Central EU, I get my prescriptions on paper. They also send them digitally to some system so I can simply walk into a pharmacy and pick up my stuff using me e-ID.
Also central EU. Some of my prescriptions are transferred socially via my health insurance card. Others are still on paper. Even if I get them from the same doctor during the same appointment, they might be mixed.
I haven't yet figured out the logic for which prescriptions are digital and which require paper.
There was a time when all you needed to call in a prescription in Denmark, was the doctors authorization number... Which was publicly available. Sure if you called in a prescription at a pharmacy across the country or sounded suspicious, the pharmacy would make a call back, but other than that all you had to do was pick a doctor in an area with lots of other doctors and near a large pharmacy, and you'd get whatever you liked.
It must have been so for +10 years before a journalist and a doctor blew it up, by having the journalist phone in prescriptions for morphine, barbiturates, and other recreationally applicable substances. I don't know if a doctor can still phone in prescriptions, but the immediate stop gap was to only accept prescriptions accompanied by the doctor's personal, and crucially private, SSN.
Most prescriptions aren't on paper anymore though.
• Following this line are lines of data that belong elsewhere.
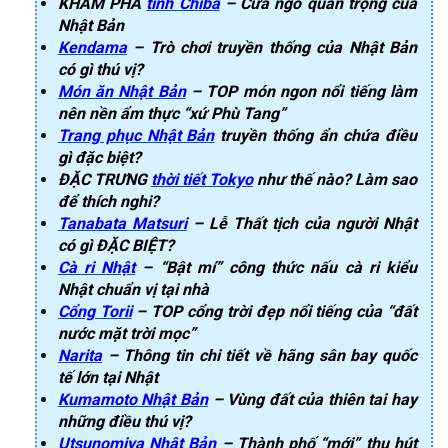
KHÁM PHÁ
tỉnh Chiba
– Cửa ngõ quan trọng của
Nhật Bản
Kendama
– Trò chơi truyền thống của Nhật Bản
có gì thú vị?
Món ăn Nhật Bản
– TOP món ngon nổi tiếng làm
nên nền ẩm thực “xứ Phù Tang”
Trang phục Nhật Bản
truyền thống ẩn chứa điều
gì đặc biệt?
ĐẶC TRƯNG
thời tiết Tokyo
như thế nào? Làm sao
để thích nghi?
Tanabata Matsuri
– Lễ Thất tịch của người Nhật
có gì ĐẶC BIỆT?
Cà ri Nhật
– “Bật mí” công thức nấu cà ri kiểu
Nhật chuẩn vị tại nhà
Cổng Torii
– TOP cổng trời đẹp nổi tiếng của “đất
nước mặt trời mọc”
Narita
– Thông tin chi tiết về hãng sân bay quốc
tế lớn tại Nhật
Kumamoto Nhật Bản
– Vùng đất của thiên tai hay
những điều thú vị?
Utsunomiya Nhật Bản
– Thành phố “mới” thu hút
I have heard that Japan (a very tech savvy country) is actually worse than us with checks and faxes and certain other low/old tech solutions. Not sure if that is true but either way I don't think the US is unique in this stuff.
Yeah, occasionally, we'll request a paper one if we think we'll need to fill it at a random pharmacy, like when we're on vacation or it's for something that's likely out of stock.
Most US pharmacies seem to have problems transferring a script between locations, even within the same company.
Hmm, I recently had to deal with switching pharmacies (in the US) mid-prescription and I didn't really have any trouble. Went from CVS to a family owned shop.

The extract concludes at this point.